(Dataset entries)
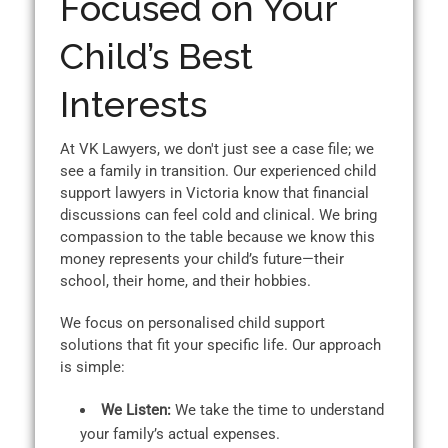
Focused on Your
Child’s Best
Interests
At VK Lawyers, we don't just see a case file; we
see a family in transition. Our experienced child
support lawyers in Victoria know that financial
discussions can feel cold and clinical. We bring
compassion to the table because we know this
money represents your child’s future—their
school, their home, and their hobbies.
We focus on personalised child support
solutions that fit your specific life. Our approach
is simple:
We Listen:
We take the time to understand
your family’s actual expenses.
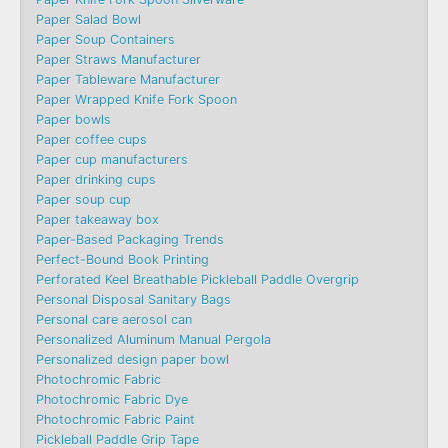
Paper Salad Bowl
Paper Soup Containers
Paper Straws Manufacturer
Paper Tableware Manufacturer
Paper Wrapped Knife Fork Spoon
Paper bowls
Paper coffee cups
Paper cup manufacturers
Paper drinking cups
Paper soup cup
Paper takeaway box
Paper-Based Packaging Trends
Perfect-Bound Book Printing
Perforated Keel Breathable Pickleball Paddle Overgrip
Personal Disposal Sanitary Bags
Personal care aerosol can
Personalized Aluminum Manual Pergola
Personalized design paper bowl
Photochromic Fabric
Photochromic Fabric Dye​
Photochromic Fabric Paint
Pickleball Paddle Grip Tape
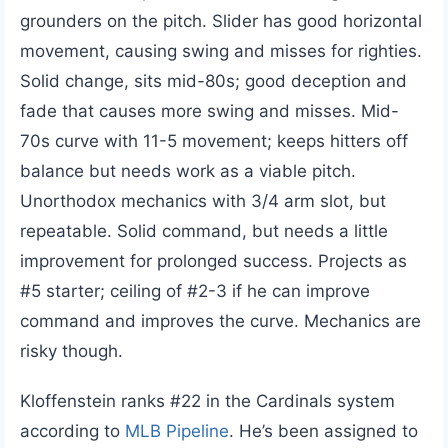
grounders on the pitch. Slider has good horizontal
movement, causing swing and misses for righties.
Solid change, sits mid-80s; good deception and
fade that causes more swing and misses. Mid-
70s curve with 11-5 movement; keeps hitters off
balance but needs work as a viable pitch.
Unorthodox mechanics with 3/4 arm slot, but
repeatable. Solid command, but needs a little
improvement for prolonged success. Projects as
#5 starter; ceiling of #2-3 if he can improve
command and improves the curve. Mechanics are
risky though.
Kloffenstein ranks #22 in the Cardinals system
according to
MLB Pipeline
. He’s been assigned to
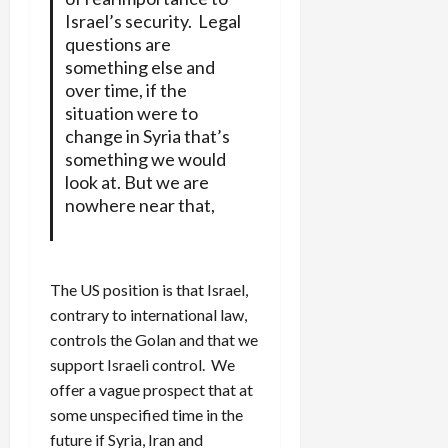
Israel’s security. Legal
questions are
something else and
over time, if the
situation were to
change in Syria that’s
something we would
look at. But we are
nowhere near that,
The US position is that Israel,
contrary to international law,
controls the Golan and that we
support Israeli control. We
offer a vague prospect that at
some unspecified time in the
future if Syria, Iran and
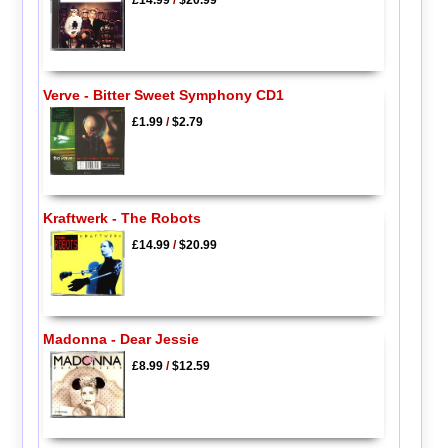
Verve - Bitter Sweet Symphony CD1
£1.99
/
$2.79
Kraftwerk - The Robots
£14.99
/
$20.99
Madonna - Dear Jessie
£8.99
/
$12.59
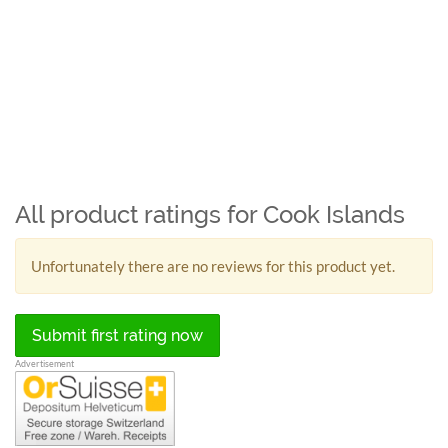
All product ratings for Cook Islands
Unfortunately there are no reviews for this product yet.
Submit first rating now
Advertisement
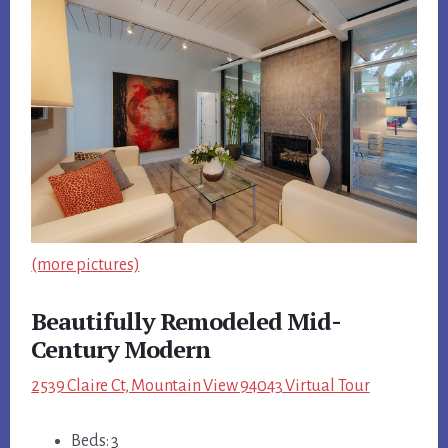
(more pictures)
Beautifully Remodeled Mid-
Century Modern
2539 Claire Ct, Mountain View 94043 Virtual Tour
Beds: 3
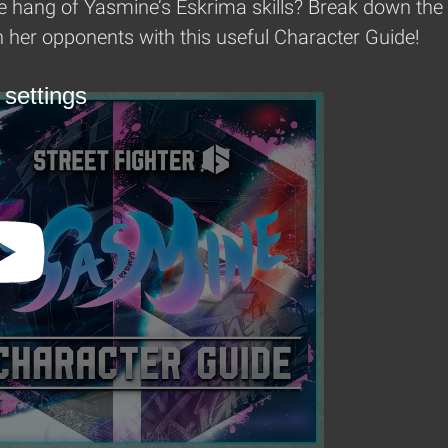
e hang of Yasmine’s Eskrima skills? Break down the w
her opponents with this useful Character Guide!
 settings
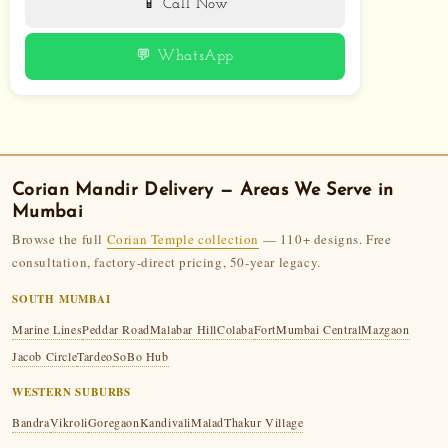
📱 Call Now
💬 WhatsApp
Corian Mandir
Delivery — Areas We Serve in
Mumbai
Browse the full
Corian Temple collection
— 110+ designs. Free
consultation, factory-direct pricing, 50-year legacy.
SOUTH MUMBAI
Marine Lines
Peddar Road
Malabar Hill
Colaba
Fort
Mumbai Central
Mazgaon
Jacob Circle
Tardeo
SoBo Hub
WESTERN SUBURBS
Bandra
Vikroli
Goregaon
Kandivali
Malad
Thakur Village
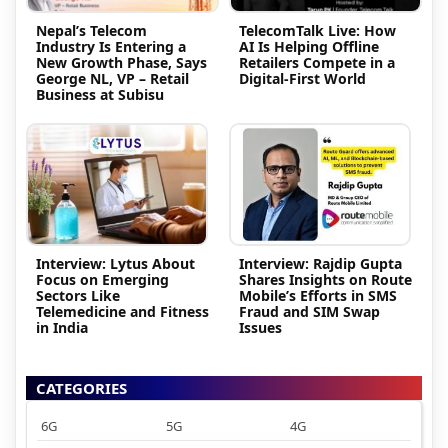
Nepal’s Telecom
TelecomTalk Live: How
Industry Is Entering a
AI Is Helping Offline
New Growth Phase, Says
Retailers Compete in a
George NL, VP – Retail
Digital-First World
Business at Subisu
Interview: Lytus About
Interview: Rajdip Gupta
Focus on Emerging
Shares Insights on Route
Sectors Like
Mobile’s Efforts in SMS
Telemedicine and Fitness
Fraud and SIM Swap
in India
Issues
CATEGORIES
6G
5G
4G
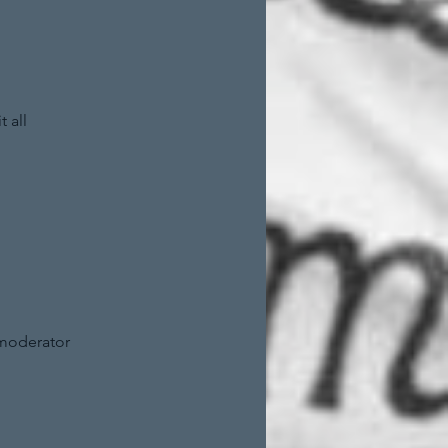
 all
 moderator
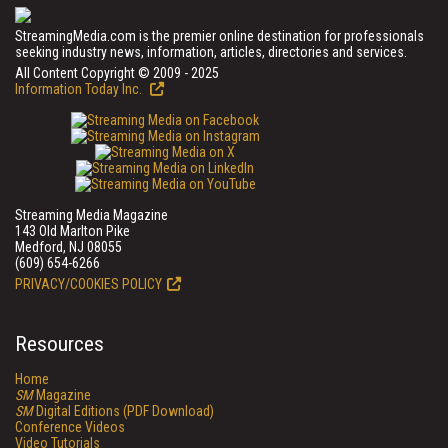
StreamingMedia.com is the premier online destination for professionals
seeking industry news, information, articles, directories and services.
All Content Copyright © 2009 - 2025
Information Today Inc.
Streaming Media Magazine
143 Old Marlton Pike
Medford, NJ 08055
(609) 654-6266
PRIVACY/COOKIES POLICY
Resources
Home
SM
Magazine
SM
Digital Editions (PDF Download)
Conference Videos
Video Tutorials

Problem statement> Which lines of the data include "more"? Copy each of them.

Response for this exercise>
fade that causes more swing and misses. Mid-
(more pictures)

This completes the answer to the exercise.